As I read about the recent forcible removal of the Ten
Commandments in Alabama, I find myself thinking: How managed the
United States has become! How well and subtly it has been done! I am
filled with astonished admiration. In the heart of Bible country,
swoop, Washington speaks, and Alabama obeys.
The home of the brave, and the land of the free. Are we either?
The quest for power by the government, and its subsequent abuse,
are no surprise. The robber barons, unions, pols, this and that
ethnic group, organized crime and such have always sought power and
wealth. But there is a difference. Today it is not money but the
culture itself that is being hijacked. It is not our pockets that
are being picked, but our souls. We are being shaped.
And it is working.
The Three Cities—Washington, New York, and Hollywood--tell us
whom we may hire and with whom we must associate, where we may
express religious faith except in hiding, what our children must be
led to believe, and what morality we must profess, or at least
endure. There is no talking back. The federal marshals will come.
It is most curious. America is not governed by Congress and the
presidency, which have been reduced to the rank of legitimizing
stage props, but rather by a permanent class of likeminded people of
whom the formal government is a subset. The franchise remains, but
has no power. Perhaps it never did, but neither did the governing
class have power over the culture. Now it does.
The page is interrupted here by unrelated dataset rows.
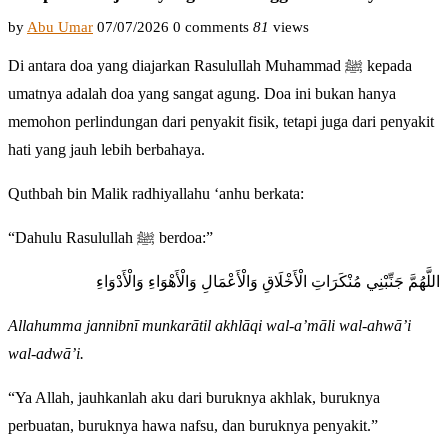
by
Abu Umar
07/07/2026
0 comments
81
views
Di antara doa yang diajarkan Rasulullah Muhammad ﷺ kepada
umatnya adalah doa yang sangat agung. Doa ini bukan hanya
memohon perlindungan dari penyakit fisik, tetapi juga dari penyakit
hati yang jauh lebih berbahaya.
Quthbah bin Malik radhiyallahu ‘anhu berkata:
“Dahulu Rasulullah ﷺ berdoa:”
اللَّهُمَّ جَنِّبْنِي مُنْكَرَاتِ الْأَخْلَاقِ وَالْأَعْمَالِ وَالْأَهْوَاءِ وَالْأَدْوَاءِ
Allahumma jannibnī munkarātil akhlāqi wal-a’māli wal-ahwā’i
wal-adwā’i.
“Ya Allah, jauhkanlah aku dari buruknya akhlak, buruknya
perbuatan, buruknya hawa nafsu, dan buruknya penyakit.”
The trick behind the whole dodge is the centralization of power
at a distance, plus a docile population. The media are no longer
based on the principle of countervailing lies, in which each owner
of a newspaper prevaricated as suited his commercial interest. Today
the principle is that of unified lies: The media are in the hands of
a few companies, run by a class of people who all believe, or want
the country to believe, the same things. New York controls what the
public believes by controlling what it sees, what it is told.
The press looks free, but isn’t. For practical purposes we
might as well have a Ministry of Information in charge of the whole
lash-up.
This is very clever.
As regards events in Alabama, the media endlessly speak of the
constitutional requirement of separation of church and state, which
doesn’t exist. (How many times does the phrase appear in the
constitution?) But a requirement doesn’t have to exist, the
majority of people being willing to believe anything they hear often
enough. (“Weapons of….”) New York understands this well. So
does Washington. So does Hollywood.
The public having been prepped by the press, the Supreme Court
can with little difficulty impose anything at all. The Court now
serves as a crowbar with which the Three Cities force on the country
things which would never pass in a legislature. Many of them have no
basis in the constitution, which might as well no longer exist.
Consider abortion, racial integration, gun control, unrestricted
obscenity on television, and the banning of Christian symbolism. My
point here, note, is not that these things are good or bad, but that
there is no constitutional basis for permitting them. The authors of
the constitution, who may be presumed to have known what they meant,
saw no objection to crèches or to the Ten Commandments, which were
common; nor to laws against indecency. If memory serves, in 1896 in
Plessey vs. Ferguson the Court explicitly said that
separate-but-equal in matters racial was constitutional.
None of these would have gotten through Congress. But then, none
of them had to. Americans are nothing if not obedient.
Constitutionally permissible doesn’t mean constitutionally
required: Legislatures could have permitted abortion, for example,
or eased the laws against obscenity as public standards changed, or
ended segregation. The constitution can be amended. This is how
things work in a democracy: People shape the law. But we do not live
in a democracy. It just looks that way. In America, the law shapes
the people.
And this too is very clever.
The techniques by which an illusion of democracy is sustained are
not always obvious. For example, the media by their nature do not
permit lateral communication. The newspapers and television
constantly bathe you in their values, yet you have no way of
responding as they will simply ignore you. Perhaps equally
important, you have no way of communicating effectively with others
like you.
It may be that ninety percent of people in a given state detest
the latest intrusion of the Federal Hollyork complex. To mount
resistance, or even to recognize each other’s existence, they
would need to talk to each other, which can only be done through the
media, which are not about to permit it. Gotcha.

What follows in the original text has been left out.